MATHEMATICAL DETAILS OF EXTREME LEARNING MACHINE

Suppose the features are stored in a matrix $X\in {ℝ}^{N\times d}$, where it has $N$ rows (epochs) and each row contains $d=102$ features from each epoch. The hidden layer activation $H\in {ℝ}^{N\times L}$ is computed using sigmoid function:

$$H=\text{sigmoid}(XA+b)=\frac{1}{1+\exp (-XA-b)}.$$ (1)

where $A\in {ℝ}^{d\times L}$ and $b\in {ℝ}^L$ are randomly generated and then fixed.

During training, the output weight vector $\beta$ is computed as

$$\begin{array}{l}\beta =\underset{\beta }{\text{argmin}} \frac{1}{2N}H\beta -Y_F^2+\frac{C}{2L}{\beta }_F^2\\ ={\left(H^{\text{T}}H+\frac{CN}{L}I\right)}^{-1}{H}^{\text{T}}Y,\end{array}$$ (2)

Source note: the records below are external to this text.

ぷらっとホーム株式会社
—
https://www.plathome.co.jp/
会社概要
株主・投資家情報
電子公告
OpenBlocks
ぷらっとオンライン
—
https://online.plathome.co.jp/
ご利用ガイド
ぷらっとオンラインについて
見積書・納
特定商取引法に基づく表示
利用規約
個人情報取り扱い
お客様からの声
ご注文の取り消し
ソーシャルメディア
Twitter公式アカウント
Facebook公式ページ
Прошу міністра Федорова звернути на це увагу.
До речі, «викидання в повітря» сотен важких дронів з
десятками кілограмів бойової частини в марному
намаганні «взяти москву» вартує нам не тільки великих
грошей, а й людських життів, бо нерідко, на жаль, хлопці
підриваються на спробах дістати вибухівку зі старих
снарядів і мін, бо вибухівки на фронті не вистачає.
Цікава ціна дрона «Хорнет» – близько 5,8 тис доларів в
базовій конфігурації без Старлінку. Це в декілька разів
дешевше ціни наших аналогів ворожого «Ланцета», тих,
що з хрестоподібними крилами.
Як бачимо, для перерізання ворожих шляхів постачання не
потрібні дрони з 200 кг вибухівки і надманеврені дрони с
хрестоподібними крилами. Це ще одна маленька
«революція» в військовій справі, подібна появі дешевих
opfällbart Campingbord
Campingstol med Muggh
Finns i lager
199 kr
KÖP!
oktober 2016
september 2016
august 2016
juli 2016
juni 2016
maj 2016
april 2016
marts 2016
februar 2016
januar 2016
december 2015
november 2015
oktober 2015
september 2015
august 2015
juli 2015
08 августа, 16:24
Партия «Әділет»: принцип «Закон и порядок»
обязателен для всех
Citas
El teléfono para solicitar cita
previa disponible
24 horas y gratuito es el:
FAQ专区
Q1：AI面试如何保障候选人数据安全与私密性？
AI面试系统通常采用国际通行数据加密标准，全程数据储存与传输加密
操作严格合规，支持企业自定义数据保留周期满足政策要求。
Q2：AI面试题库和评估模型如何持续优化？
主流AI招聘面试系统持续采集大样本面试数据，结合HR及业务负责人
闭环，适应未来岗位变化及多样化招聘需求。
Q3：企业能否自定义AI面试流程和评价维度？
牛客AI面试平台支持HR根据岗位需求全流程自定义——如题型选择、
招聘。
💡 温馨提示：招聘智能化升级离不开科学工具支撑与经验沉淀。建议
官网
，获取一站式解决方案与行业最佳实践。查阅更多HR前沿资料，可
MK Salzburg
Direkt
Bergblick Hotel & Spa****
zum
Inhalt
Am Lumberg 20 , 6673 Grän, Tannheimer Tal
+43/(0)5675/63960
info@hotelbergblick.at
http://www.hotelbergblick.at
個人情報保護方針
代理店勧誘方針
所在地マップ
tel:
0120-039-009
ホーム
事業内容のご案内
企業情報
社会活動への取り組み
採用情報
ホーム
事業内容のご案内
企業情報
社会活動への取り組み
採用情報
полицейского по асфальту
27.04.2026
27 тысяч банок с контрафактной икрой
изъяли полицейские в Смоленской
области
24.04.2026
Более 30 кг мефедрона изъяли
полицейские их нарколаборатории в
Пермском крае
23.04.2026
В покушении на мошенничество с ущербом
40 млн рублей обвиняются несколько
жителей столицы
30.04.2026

where $I\in {ℝ}^{L\times L}$ is an identity matrix; $X_F=\sqrt{{\displaystyle {\sum }_{ij}{X}_{ij}^2}}$ is the Frobenius matrix norm; $C\ge 0$ is a regularization parameter; and $Y\in {ℝ}^{N\times K}$ contains the training labels, i.e. the sleep stages labeled by the human scorer. $Y$ is encoded in the “one-vs-all” style according to the extreme logistic regression algorithm,²⁴ where in each row the $k$-th element is 2 and others are −2 for an epoch belonging to sleep stage $k$, so that the output probability can be approximated by $\text{sigmoid}(H\beta )$.

ELM has two parameters: number of hidden nodes L and regularization parameter C. Larger L leads to higher model complexity since it is the dimensionality of the features in the hidden layer. Larger C leads to more bias and less variance, and vice versa.

MATHEMATICAL DETAILS OF WEIGHTED EXTREME LEARNING MACHINE

Sleep stages can be balanced by weighting them differently in the objective function. In weighted ELM,²⁸ each training epoch is associated with a weight, which forms a diagonal matrix $W\in {ℝ}^{N\times N}$. Formally, the output weight $\beta$ is computed as

$$\begin{array}{c}\beta =\underset{\beta }{\text{argmin}} \frac{1}{2}\parallel \tilde{W}\left(H\beta -Y\right){\parallel }_F^2+\frac{C}{2L}\parallel \beta {\parallel }_F^2\\ ={\left(H^T{\tilde{W}}^T\tilde{W}H+\frac{C}{L}I\right)}^{-1}{\tilde{W}}^T{\tilde{W}}^T\tilde{W}Y\\ ={\left(H^{T}WH+\frac{C}{L}I\right)}^{-1}{H}^{T}WY,\end{array}$$ (3)

where we have used $W_{ii}=\left(1\text{/}\sqrt{N_k}\right)\text{/}{\displaystyle {\sum }_i{W}_{ii}}$, that is, the weight of epoch $i$ was inversely proportional to the square root of the number of epochs belonging to sleep stage $N_k$, then normalized so that all weights sum to 1.